Collection of Plant Material for DNA Barcoding

Short Manual on How to Collect Plant Material for DNA purposes

The following is compulsory for each collected plant sample:

a) Herbarium voucher

At least two specimens of the same plant must be prepared. One will be kept at the University of Johannesburg Herbarium, and the second deposited in a central herbarium in the region where the plant was collected.

b) Leaves stored in silica gel

Silica gel is a hygroscopic material that is used to remove all moisture from plant material. It is thus the best method to effectively conserve DNA for further molecular work. Silica gel can be obtained from chemical companies. For further information on the sourcing of this chemical, feel free to contact us for a list of suppliers. Please note that although this product is not harmful, contact with the skin is best avoided.

Silica-dried leaf material is sent to Canada for sequencing the two relevant barcoding genes (rbcLa & matK). As this data remains your property, you will be able to access it via BOLD. For more information on data release and protection, please refer to the BOLDSystems.

c) Collecting information

The minimum identifying information required for plant samples includes:

  • Date of collection
  • The botanical family of the plant collected
  • The GPS position / precise locality
  • Collector information

Naturally, additional information is beneficial to each collection. Please refer to the sample sheet for more information (Download).

The above information, will be used to add your collection to the UJ-ACDB DNA bank. This is accessible online on the DNA bank page.

For creating your own project on BOLD you can follow the tutorial available on the system or contact us.

Herbarium Voucher Visual Protocol:

ACDB recommends collection of plant specimens that have either fruits, seeds or flowers in order to check field identification. Sterile material should be collected only if the collector can provide an utterly reliable identification. The herbarium specimen must be labelled with a unique voucher number. (i.e. collectors initial + collecting number from 1 to ∞).

Leaf Material for Silica Storage Visual Protocol:

It is compulsory that leaf material be collected from a SINGLE plant specimen. Labelling must contain the exact voucher name used for the herbarium specimens.
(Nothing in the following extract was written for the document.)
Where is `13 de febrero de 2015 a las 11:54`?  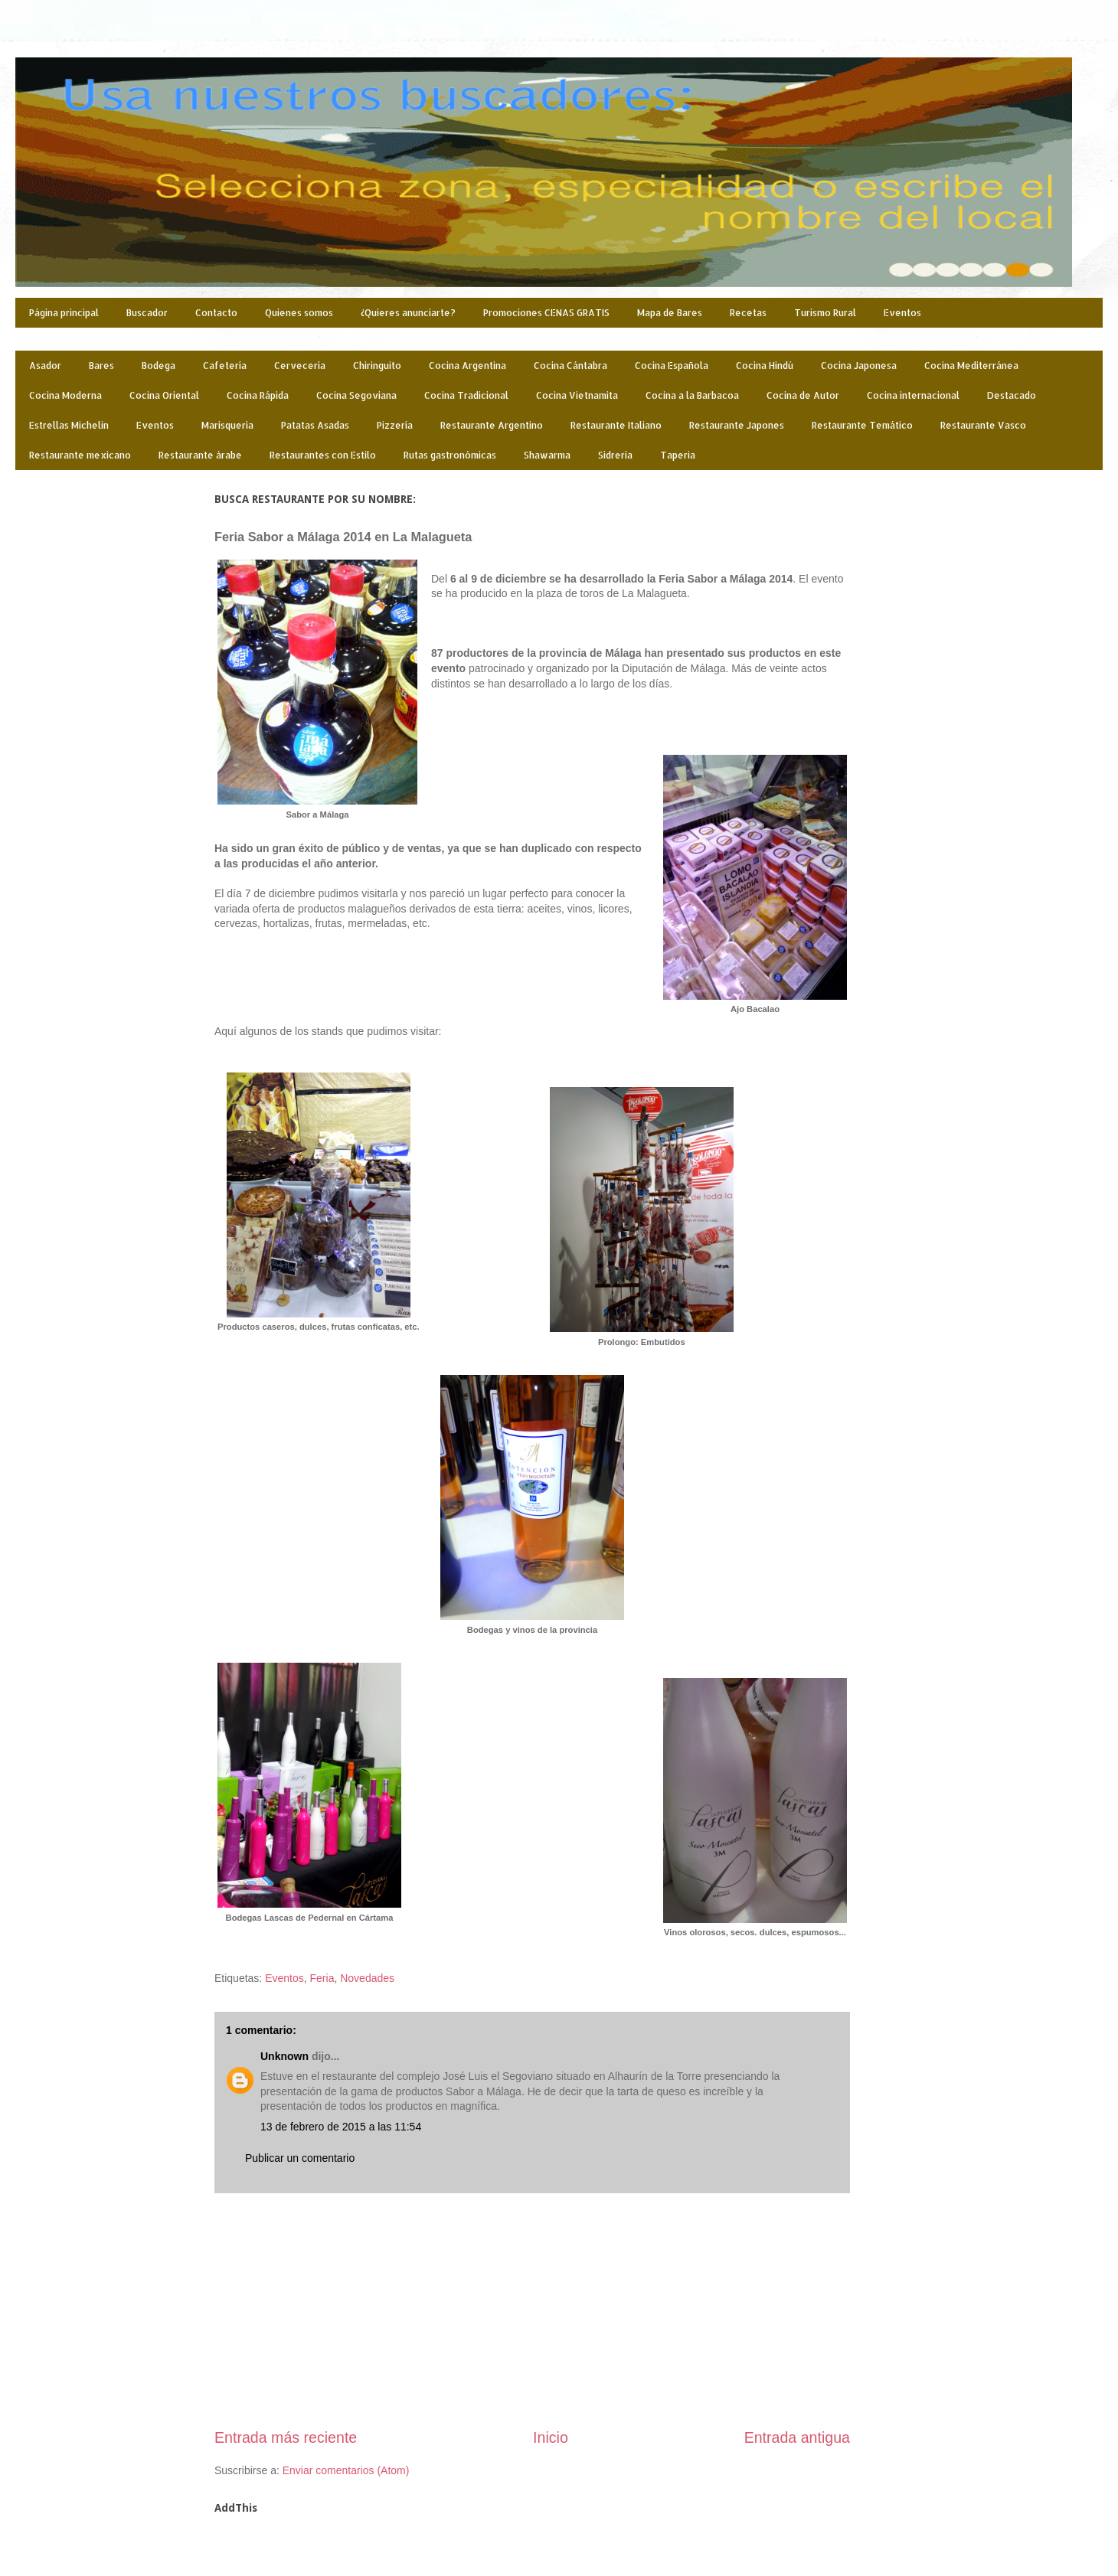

For each collection, enough (but not too much) plant material must be collected to perform at least one DNA extraction (0.3 g of dry leaf material is required per extraction). Too much material in a collection envelope might result in leaves becoming rotten, and therefore contaminated by fungi.

As examples:

A plant with a 4-6 cm x 3×5 cm leaf requires six to seven leaves stored in silica.

In the case of plants with very large leaves, a ¼ to 1/6 of the leaf cut in smaller fragments is sufficient.

In the case of succulent plants, it is strongly recommended that collectors peal and dry only the leaf surface. Removing the parenchyma will avoid extraction of low-quality DNA.

The most important protocol to follow when collecting material for DNA is ensuring that the plant material dries quickly. This is accomplished by cutting the leaves into smaller pieces, thus increasing the surface area. It is preferable to remove the midrib from leaf material before putting it into silica gel. The material is then placed in a Ziploc plastic bag with enough silica gel to ensure drying of the material in a couple of days. A few days after placing the leaves in silica, it is necessary to mix the bag’s contents by turning it upside down.

Once the material is dry, most of the silica gel can be removed from the sample and dehydrated for future use. Indicator silica gel should be used to help determine the overall “dryness” of the sample. Check the sample for signs of mold and add fresh silica gel if necessary. Once dry, the sample can be stored at room temperature, preferably in the dark, without degradation of DNA.

Collecting information

Collecting information must be recorded in the form available (Download) to enable us to transfer the data to the UJ-ACDB DNA Bank and Bold. Please follow the explanation provided on this samples sheet.